- [What you will do]:
Could you reproduce the lines below from the one with "zur größten Besorgnis" through the one with "fordern deshalb die"? Keep both ends and add nothing.

- [Provided data]:
◆ ◆ ◆ ◆ ◆ ◆ ◆

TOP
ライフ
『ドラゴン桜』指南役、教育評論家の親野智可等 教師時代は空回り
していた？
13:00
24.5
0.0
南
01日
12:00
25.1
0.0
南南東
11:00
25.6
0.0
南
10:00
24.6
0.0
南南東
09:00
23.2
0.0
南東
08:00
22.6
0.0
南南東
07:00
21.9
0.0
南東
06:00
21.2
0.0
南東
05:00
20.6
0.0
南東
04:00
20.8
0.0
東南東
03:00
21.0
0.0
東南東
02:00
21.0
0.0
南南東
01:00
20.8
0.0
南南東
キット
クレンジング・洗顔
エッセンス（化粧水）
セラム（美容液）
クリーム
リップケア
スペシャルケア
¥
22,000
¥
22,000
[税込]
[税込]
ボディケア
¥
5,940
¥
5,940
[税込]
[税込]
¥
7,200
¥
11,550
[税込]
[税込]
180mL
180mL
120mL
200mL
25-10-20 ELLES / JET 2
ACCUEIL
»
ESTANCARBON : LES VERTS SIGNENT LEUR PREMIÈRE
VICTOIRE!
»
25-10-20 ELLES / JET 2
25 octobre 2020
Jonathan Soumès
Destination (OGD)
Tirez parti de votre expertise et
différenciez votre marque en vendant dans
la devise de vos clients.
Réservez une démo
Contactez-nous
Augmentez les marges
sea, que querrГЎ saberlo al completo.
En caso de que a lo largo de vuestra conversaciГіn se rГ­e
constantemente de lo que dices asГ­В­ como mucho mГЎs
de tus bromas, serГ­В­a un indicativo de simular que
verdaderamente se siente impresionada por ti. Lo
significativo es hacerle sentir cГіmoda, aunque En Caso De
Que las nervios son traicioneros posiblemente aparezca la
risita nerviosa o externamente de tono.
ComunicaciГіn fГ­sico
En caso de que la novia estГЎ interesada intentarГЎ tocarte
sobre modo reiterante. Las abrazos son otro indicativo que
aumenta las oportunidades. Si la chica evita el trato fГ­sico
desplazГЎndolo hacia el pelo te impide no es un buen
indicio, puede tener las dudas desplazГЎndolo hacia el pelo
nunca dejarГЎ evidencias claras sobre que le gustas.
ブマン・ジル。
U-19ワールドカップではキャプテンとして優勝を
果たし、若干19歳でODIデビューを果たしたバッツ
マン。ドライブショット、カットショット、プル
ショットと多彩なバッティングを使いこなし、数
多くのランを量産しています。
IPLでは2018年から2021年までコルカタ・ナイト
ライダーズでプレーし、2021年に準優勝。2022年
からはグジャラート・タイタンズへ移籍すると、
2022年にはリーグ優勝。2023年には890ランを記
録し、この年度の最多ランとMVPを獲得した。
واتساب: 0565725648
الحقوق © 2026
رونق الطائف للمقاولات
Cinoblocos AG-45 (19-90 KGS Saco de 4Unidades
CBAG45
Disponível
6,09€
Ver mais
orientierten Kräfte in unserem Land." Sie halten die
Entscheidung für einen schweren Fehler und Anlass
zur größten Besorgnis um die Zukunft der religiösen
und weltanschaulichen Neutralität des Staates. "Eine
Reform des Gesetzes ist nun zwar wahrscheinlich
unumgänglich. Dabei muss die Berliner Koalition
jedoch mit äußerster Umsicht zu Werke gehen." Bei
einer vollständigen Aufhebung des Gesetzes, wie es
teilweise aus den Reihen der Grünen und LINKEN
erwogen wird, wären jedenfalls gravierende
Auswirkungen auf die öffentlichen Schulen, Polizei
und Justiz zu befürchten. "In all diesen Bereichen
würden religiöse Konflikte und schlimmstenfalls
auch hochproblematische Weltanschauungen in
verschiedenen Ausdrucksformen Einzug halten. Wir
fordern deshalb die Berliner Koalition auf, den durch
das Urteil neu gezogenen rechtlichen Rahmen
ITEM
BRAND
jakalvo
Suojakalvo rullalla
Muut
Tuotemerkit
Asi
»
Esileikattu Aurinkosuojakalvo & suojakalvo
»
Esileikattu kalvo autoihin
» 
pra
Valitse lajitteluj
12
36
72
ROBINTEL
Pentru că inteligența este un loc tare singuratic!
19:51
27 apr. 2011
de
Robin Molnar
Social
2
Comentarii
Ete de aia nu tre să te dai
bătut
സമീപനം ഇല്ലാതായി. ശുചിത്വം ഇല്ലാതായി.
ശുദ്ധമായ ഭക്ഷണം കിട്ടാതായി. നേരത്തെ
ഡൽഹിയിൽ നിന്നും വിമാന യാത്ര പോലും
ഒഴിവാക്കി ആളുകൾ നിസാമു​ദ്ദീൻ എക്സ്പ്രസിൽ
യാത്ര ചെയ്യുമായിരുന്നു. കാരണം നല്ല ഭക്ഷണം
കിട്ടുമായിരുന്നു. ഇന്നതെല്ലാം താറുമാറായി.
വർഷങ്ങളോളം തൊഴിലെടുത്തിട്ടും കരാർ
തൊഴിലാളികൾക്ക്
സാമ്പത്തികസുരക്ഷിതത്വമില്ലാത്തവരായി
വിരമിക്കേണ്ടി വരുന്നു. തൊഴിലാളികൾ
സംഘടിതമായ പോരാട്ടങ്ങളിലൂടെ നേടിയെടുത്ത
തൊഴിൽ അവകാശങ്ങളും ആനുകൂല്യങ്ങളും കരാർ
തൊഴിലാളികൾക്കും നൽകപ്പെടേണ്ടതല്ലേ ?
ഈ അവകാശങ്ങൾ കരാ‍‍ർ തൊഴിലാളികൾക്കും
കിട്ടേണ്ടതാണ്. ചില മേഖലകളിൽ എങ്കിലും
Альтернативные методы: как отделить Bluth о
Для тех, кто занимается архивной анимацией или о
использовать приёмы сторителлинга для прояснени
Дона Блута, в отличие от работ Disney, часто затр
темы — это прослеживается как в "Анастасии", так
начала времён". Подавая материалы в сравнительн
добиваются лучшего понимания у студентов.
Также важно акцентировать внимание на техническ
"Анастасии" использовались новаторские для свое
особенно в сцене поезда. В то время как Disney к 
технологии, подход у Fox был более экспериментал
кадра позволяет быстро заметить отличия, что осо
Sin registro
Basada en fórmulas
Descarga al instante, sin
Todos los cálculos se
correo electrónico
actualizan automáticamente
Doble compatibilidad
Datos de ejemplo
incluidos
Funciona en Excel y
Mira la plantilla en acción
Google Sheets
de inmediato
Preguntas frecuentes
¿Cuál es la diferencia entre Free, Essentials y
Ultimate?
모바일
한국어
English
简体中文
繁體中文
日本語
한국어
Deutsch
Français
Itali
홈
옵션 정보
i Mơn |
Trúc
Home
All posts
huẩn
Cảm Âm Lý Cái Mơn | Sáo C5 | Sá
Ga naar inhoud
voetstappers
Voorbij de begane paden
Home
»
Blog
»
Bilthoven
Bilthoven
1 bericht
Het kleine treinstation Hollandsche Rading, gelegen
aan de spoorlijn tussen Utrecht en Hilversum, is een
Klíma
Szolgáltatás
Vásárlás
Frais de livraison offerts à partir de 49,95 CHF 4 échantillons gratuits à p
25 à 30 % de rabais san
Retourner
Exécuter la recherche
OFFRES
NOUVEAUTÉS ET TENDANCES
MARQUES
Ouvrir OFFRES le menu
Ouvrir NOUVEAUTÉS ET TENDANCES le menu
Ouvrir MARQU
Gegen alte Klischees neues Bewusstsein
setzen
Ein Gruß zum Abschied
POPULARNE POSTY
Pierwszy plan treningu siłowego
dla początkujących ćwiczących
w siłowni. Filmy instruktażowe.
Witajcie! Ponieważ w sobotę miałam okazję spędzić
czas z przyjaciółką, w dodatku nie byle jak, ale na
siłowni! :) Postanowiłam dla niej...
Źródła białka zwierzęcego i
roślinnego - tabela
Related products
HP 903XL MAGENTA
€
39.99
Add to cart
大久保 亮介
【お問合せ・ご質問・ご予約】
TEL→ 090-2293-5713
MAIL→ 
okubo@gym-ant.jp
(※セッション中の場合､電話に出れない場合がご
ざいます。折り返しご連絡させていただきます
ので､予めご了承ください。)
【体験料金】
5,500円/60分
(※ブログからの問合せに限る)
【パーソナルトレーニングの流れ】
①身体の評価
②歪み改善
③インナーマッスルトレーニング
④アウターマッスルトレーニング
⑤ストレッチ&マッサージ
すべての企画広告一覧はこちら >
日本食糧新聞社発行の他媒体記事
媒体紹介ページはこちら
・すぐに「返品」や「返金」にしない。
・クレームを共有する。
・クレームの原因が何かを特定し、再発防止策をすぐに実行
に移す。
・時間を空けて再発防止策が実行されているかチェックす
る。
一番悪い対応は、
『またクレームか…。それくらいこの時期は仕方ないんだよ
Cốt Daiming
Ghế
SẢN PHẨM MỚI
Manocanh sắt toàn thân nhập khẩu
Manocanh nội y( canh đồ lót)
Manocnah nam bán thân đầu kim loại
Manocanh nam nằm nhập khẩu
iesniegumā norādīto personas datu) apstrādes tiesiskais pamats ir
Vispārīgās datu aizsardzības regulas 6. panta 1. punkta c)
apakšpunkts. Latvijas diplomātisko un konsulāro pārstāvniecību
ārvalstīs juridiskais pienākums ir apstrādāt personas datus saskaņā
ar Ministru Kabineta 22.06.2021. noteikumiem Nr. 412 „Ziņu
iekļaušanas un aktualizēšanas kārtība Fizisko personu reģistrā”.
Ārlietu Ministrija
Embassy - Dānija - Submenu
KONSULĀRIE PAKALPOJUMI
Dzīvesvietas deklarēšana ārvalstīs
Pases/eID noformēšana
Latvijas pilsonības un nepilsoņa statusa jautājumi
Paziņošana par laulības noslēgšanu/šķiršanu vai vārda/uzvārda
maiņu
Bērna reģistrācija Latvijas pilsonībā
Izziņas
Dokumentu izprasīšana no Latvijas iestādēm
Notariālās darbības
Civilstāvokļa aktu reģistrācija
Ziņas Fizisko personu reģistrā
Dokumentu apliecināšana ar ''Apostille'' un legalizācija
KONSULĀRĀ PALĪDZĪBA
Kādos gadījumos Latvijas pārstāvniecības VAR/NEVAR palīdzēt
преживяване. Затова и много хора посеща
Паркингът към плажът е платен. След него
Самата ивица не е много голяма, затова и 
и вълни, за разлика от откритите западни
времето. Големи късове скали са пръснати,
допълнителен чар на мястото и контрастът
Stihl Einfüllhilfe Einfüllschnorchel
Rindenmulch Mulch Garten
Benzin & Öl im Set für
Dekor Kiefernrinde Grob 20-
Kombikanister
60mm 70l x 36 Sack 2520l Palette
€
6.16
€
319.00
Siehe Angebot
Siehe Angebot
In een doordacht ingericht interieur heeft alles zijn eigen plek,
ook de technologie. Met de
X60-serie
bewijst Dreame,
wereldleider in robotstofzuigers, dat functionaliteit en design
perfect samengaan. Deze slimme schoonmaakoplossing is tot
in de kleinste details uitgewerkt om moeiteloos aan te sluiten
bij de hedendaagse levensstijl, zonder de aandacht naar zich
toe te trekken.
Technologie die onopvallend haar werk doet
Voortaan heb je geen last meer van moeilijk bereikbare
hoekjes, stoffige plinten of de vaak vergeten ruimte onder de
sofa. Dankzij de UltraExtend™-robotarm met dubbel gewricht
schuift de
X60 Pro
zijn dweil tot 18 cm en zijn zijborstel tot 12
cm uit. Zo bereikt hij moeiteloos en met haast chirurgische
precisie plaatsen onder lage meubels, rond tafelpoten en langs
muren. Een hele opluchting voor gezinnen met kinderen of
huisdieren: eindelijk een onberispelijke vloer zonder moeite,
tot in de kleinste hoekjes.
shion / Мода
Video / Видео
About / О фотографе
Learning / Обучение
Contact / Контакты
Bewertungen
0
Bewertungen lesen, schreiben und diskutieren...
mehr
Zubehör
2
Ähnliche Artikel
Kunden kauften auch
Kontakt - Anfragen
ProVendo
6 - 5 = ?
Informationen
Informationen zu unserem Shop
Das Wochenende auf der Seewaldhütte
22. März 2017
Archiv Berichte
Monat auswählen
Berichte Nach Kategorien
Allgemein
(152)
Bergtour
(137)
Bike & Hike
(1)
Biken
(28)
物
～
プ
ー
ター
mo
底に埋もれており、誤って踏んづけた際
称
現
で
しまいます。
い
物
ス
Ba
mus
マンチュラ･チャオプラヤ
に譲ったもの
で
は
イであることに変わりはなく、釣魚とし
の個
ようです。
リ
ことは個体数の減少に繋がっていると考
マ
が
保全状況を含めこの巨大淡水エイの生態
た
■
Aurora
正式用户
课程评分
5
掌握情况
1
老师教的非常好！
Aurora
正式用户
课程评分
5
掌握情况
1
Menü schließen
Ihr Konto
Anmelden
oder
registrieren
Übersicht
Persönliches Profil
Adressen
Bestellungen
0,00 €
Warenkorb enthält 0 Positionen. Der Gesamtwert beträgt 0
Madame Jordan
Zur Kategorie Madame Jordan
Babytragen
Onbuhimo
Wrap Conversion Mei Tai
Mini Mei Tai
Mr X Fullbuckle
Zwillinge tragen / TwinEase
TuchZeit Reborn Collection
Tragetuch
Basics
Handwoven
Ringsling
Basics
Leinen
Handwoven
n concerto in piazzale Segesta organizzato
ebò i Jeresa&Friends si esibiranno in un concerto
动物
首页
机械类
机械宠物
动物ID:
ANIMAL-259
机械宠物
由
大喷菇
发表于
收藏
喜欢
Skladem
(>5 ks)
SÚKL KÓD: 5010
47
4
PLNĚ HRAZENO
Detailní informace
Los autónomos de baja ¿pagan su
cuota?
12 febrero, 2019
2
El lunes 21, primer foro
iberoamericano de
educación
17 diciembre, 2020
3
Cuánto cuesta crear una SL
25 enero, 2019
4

◆ ◆ ◆ ◆ ◆ ◆ ◆

- [Exercise result]:
zur größten Besorgnis um die Zukunft der religiösen
und weltanschaulichen Neutralität des Staates. "Eine
Reform des Gesetzes ist nun zwar wahrscheinlich
unumgänglich. Dabei muss die Berliner Koalition
jedoch mit äußerster Umsicht zu Werke gehen." Bei
einer vollständigen Aufhebung des Gesetzes, wie es
teilweise aus den Reihen der Grünen und LINKEN
erwogen wird, wären jedenfalls gravierende
Auswirkungen auf die öffentlichen Schulen, Polizei
und Justiz zu befürchten. "In all diesen Bereichen
würden religiöse Konflikte und schlimmstenfalls
auch hochproblematische Weltanschauungen in
verschiedenen Ausdrucksformen Einzug halten. Wir
fordern deshalb die Berliner Koalition auf, den durch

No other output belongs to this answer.